Task details —
Filter the records for lines holding the string "走劣势路的大哥".

Data extracts —
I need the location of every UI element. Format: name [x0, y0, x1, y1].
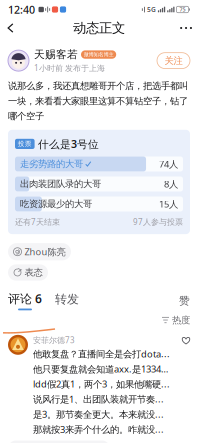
- staticText: 热度: [172, 314, 190, 326]
- staticText: 12:40: [8, 2, 35, 17]
- staticText: 那就按3来弄个什么的。咋就没啥门: [33, 423, 172, 436]
- staticText: 关注: [164, 55, 182, 66]
- staticText: 一块，来看看大家眼里这算不算钻空子，钻了: [8, 95, 188, 107]
- button[interactable]: Zhou陈亮: [8, 243, 71, 260]
- staticText: 投票: [18, 140, 32, 148]
- button[interactable]: 评论一下吧: [8, 440, 110, 443]
- staticText: 说风行是1、出团队装就开节奏的才: [33, 393, 172, 405]
- button[interactable]: 安菲尔德73 profile picture: [8, 335, 28, 355]
- staticText: 说那么多，我还真想雕哥开个店，把选手都叫: [8, 80, 188, 92]
- staticText: 评论 6: [8, 291, 42, 306]
- button[interactable]: 走劣势路的大哥: [15, 156, 183, 172]
- button[interactable]: 吃资源最少的大哥: [15, 196, 183, 212]
- button[interactable]: 天赐客若 profile picture: [8, 50, 29, 71]
- staticText: 出肉装团队录的大哥: [20, 178, 101, 190]
- button[interactable]: 转发: [55, 292, 79, 310]
- staticText: 他敢复盘？直播间全是会打dota的。: [33, 347, 172, 360]
- staticText: 什么是3号位: [38, 137, 99, 151]
- button[interactable]: Back: [0, 19, 32, 37]
- staticText: 哪个空子: [8, 110, 44, 122]
- button[interactable]: 表态: [8, 264, 48, 281]
- staticText: 吃资源最少的大哥: [20, 198, 92, 210]
- staticText: 赞: [179, 294, 190, 307]
- staticText: Zhou陈亮: [24, 246, 66, 258]
- button[interactable]: 赞: [179, 294, 190, 310]
- staticText: 表态: [24, 267, 42, 278]
- staticText: ldd假2真1，两个3，如果他嘴硬要要: [33, 378, 172, 390]
- staticText: 动态正文: [73, 20, 125, 36]
- staticText: 安菲尔德73: [33, 335, 75, 345]
- staticText: 74人: [159, 158, 178, 170]
- staticText: 转发: [55, 292, 79, 306]
- staticText: 97人参与投票: [133, 216, 183, 227]
- button[interactable]: More options: [166, 19, 198, 37]
- button[interactable]: 评论 6: [8, 291, 42, 310]
- button[interactable]: Like comment: [182, 335, 190, 344]
- staticText: 天赐客若: [34, 48, 78, 61]
- staticText: 还有7天结束: [15, 216, 60, 227]
- staticText: 5G: [147, 5, 156, 14]
- button[interactable]: 热度: [162, 314, 190, 326]
- staticText: 1小时前 发布于上海: [34, 63, 105, 73]
- staticText: 8人: [164, 178, 178, 190]
- staticText: 75: [180, 6, 186, 13]
- staticText: 他只要复盘就会知道axx.是13345。: [33, 363, 172, 375]
- staticText: 是3。那节奏全更大。本来就没啥事，: [33, 408, 172, 420]
- button[interactable]: 关注: [157, 53, 190, 69]
- staticText: 走劣势路的大哥: [20, 158, 83, 170]
- staticText: 微博知名博主: [84, 51, 114, 58]
- staticText: 15人: [159, 198, 178, 210]
- button[interactable]: 出肉装团队录的大哥: [15, 176, 183, 192]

Result —
- button[interactable]: 走劣势路的大哥: [15, 156, 183, 172]
- staticText: 走劣势路的大哥: [20, 158, 83, 170]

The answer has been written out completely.